For each glyph I calculate the frequency distributions of the preceding glyph: this gives a vector of numbers (adding up to 1) for each glyph. Then I calculate the Euclidean distance between each couple of vectors (root-mean-square: the square root of the sum of the squares of the differences). I do the same for the distributions of the following glyph. By construction, each distance can be as a minimum zero, and as a maximum SQRT(2) =~ 1.414

What does this mean in practice? If we find that EVA 'k' and EVA 't' have small distances, both of them, and, say, we find the sequence 'oka' in the text, then it's probable we'll also find 'ota', and moreover the ratio between 'oka's and 'ota's will probably be similar to the ratio between 'k's and 't's.

These are the most similar glyph couplets, as measured by the average of distance_previous and distance_following, considering the whole RF1a-n transcription and excluding rare glyphs (defined as all the glyphs with a frequency lower or equal to that of EVA 'g'):

[attachment=15970]

If you want to consider also the rare glyphs, add the following couplets:

[attachment=15971]

For reference (excluding rare characters), the two most dissimilar glyphs are, unsurprisingly, 'q' and 'n'. Average distance = 1.39, previous = 1.39, following = 1.38. Almost maximally orthogonal.

Notice: the above analysis considers 'ch', 'sh', 'ckh', 'cth', 'cph' and 'cfh' to be stand-alone glyphs. This is arbitrary of course (but I think there are good reasons for it). Also, there was some manual work involved in creating the results tables, so excuse for any errors or omissions.

When I can, I'll try to get the same data for each section of the VMS.
[quote="Mauro" pid='85467' dateline='1781012206']

I have long suspected that  ee is a single glyph in the same class as Ch and Sh (or maybe just an error for Ch); while an e alone is a modifier for the previous k, t, Ch, Sh, CKh, or CTh; and eee is an ee modified by e

I also believe that the I in Ih,IKh, ITh is an error, and should be C; that CTHh and CKHh should be CThe and CKhe; that ir should be iin; that  m is an abbreviation for iin; and that b, u, g are just badly shaped versions of other glyphs.

And finally I suspect that p and f are fancy forms of te and ke, respectively.

Would your analysis be compatible with some or all of these hunches?

All the best, --stolfi
Some more data, and an answer to Stolfi.

I re-did the same distance analysis separately on the Balneological and the Herbal A sections. Beyond considering 'ch', 'sh', ckh', 'cth', 'cph' and 'cfh' as stand-alone glyphs this time I also collapsed every multiple occurence of 'i' and 'e' to a single 'i' and 'e' (I don't think this changed anything in the results).

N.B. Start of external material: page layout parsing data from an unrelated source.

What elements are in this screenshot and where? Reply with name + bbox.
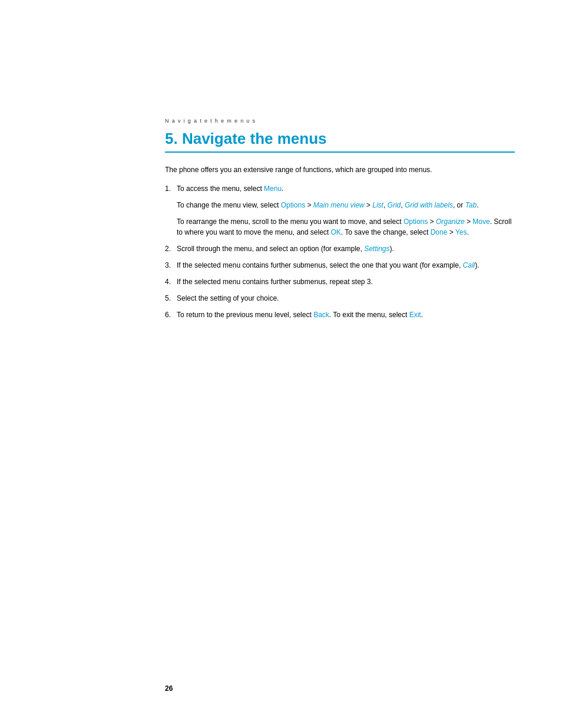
sub1-sep3: , [384,201,388,209]
sub1-sep2: > [365,201,373,209]
main-menu-view-link[interactable]: Main menu view [313,201,365,209]
sub1-sep1: > [305,201,313,209]
step-3-text-before: If the selected menu contains further su… [177,261,463,269]
ok-link[interactable]: OK [330,228,340,236]
step-2-text-after: ). [390,245,394,253]
sub1-text-before: To change the menu view, select [177,201,281,209]
step-6-text-after: . [421,311,423,319]
menu-link[interactable]: Menu [264,185,282,193]
chapter-title-text: Navigate the menus [182,130,327,147]
step-1-text-before: To access the menu, select [177,185,264,193]
options-link-1[interactable]: Options [281,201,305,209]
step-1: 1. To access the menu, select Menu. [165,183,515,194]
step-4-number: 4. [165,276,177,287]
content-area: N a v i g a t e t h e m e n u s 5. Navig… [165,0,515,320]
step-5-text: Select the setting of your choice. [177,294,279,302]
step-5-content: Select the setting of your choice. [177,293,515,304]
options-link-2[interactable]: Options [404,218,428,226]
page: N a v i g a t e t h e m e n u s 5. Navig… [0,0,562,728]
tab-link[interactable]: Tab [465,201,477,209]
step-3: 3. If the selected menu contains further… [165,260,515,271]
sub2-sep1: > [428,218,436,226]
step-6-number: 6. [165,309,177,320]
sub1-sep4: , [401,201,405,209]
grid-with-labels-link[interactable]: Grid with labels [405,201,453,209]
organize-link[interactable]: Organize [436,218,465,226]
back-link[interactable]: Back [313,311,329,319]
step-2-number: 2. [165,243,177,254]
step-4-content: If the selected menu contains further su… [177,276,515,287]
step-4: 4. If the selected menu contains further… [165,276,515,287]
step-1-text-after: . [282,185,283,193]
sub2-sep3: > [447,228,455,236]
breadcrumb: N a v i g a t e t h e m e n u s [165,118,515,124]
step-6-content: To return to the previous menu level, se… [177,309,515,320]
step-3-text-after: ). [475,261,479,269]
settings-link[interactable]: Settings [364,245,389,253]
step-5: 5. Select the setting of your choice. [165,293,515,304]
step-4-text: If the selected menu contains further su… [177,278,373,286]
chapter-number: 5. [165,130,178,147]
sub2-text-before: To rearrange the menu, scroll to the men… [177,218,404,226]
step-6-text-before: To return to the previous menu level, se… [177,311,313,319]
step-3-content: If the selected menu contains further su… [177,260,515,271]
grid-link[interactable]: Grid [388,201,401,209]
step-2-text-before: Scroll through the menu, and select an o… [177,245,364,253]
move-link[interactable]: Move [472,218,490,226]
chapter-title: 5. Navigate the menus [165,130,515,153]
sub-paragraph-2: To rearrange the menu, scroll to the men… [177,216,515,238]
done-link[interactable]: Done [431,228,448,236]
sub2-sep2: > [465,218,473,226]
step-2: 2. Scroll through the menu, and select a… [165,243,515,254]
sub-paragraph-1: To change the menu view, select Options … [177,200,515,210]
sub1-text-after: . [477,201,478,209]
yes-link[interactable]: Yes [455,228,467,236]
step-2-content: Scroll through the menu, and select an o… [177,243,515,254]
page-number: 26 [165,684,173,693]
intro-paragraph: The phone offers you an extensive range … [165,164,515,175]
list-link[interactable]: List [372,201,384,209]
step-5-number: 5. [165,293,177,304]
sub2-text-middle2: . To save the change, select [341,228,431,236]
step-3-number: 3. [165,260,177,271]
step-6-text-middle: . To exit the menu, select [329,311,409,319]
step-6: 6. To return to the previous menu level,… [165,309,515,320]
sub1-sep5: , or [453,201,465,209]
exit-link[interactable]: Exit [409,311,421,319]
step-1-number: 1. [165,183,177,194]
step-1-content: To access the menu, select Menu. [177,183,515,194]
call-link[interactable]: Call [463,261,475,269]
sub2-text-after: . [467,228,468,236]
steps-list: 1. To access the menu, select Menu. To c… [165,183,515,320]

These are all the most similar couplets, in green those with a distance < sqrt(2)/8 (the 12.5% percentile), in yellow with a distance  < sqrt(2)/4 (the 25% percentile), only the average distances, sorry:

[attachment=15975]

Now answering Stolfi:
Quote:I have long suspected that  ee is a single glyph in the same class as Ch and Sh (or maybe just an error for Ch); while an e alone is a modifier for the previous ktChShCKh, or CTh; and eee is an ee modified by e

I also believe that the I in Ih,IKhITh is an error, and should be C; that CTHh and CKHh should be CThe and CKhe; that ir should be iin; that  m is an abbreviation for iin; and that bug are just badly shaped versions of other glyphs.

And finally I suspect that p and f are fancy forms of te and ke, respectively.

Would your analysis be compatible with some or all of these hunches?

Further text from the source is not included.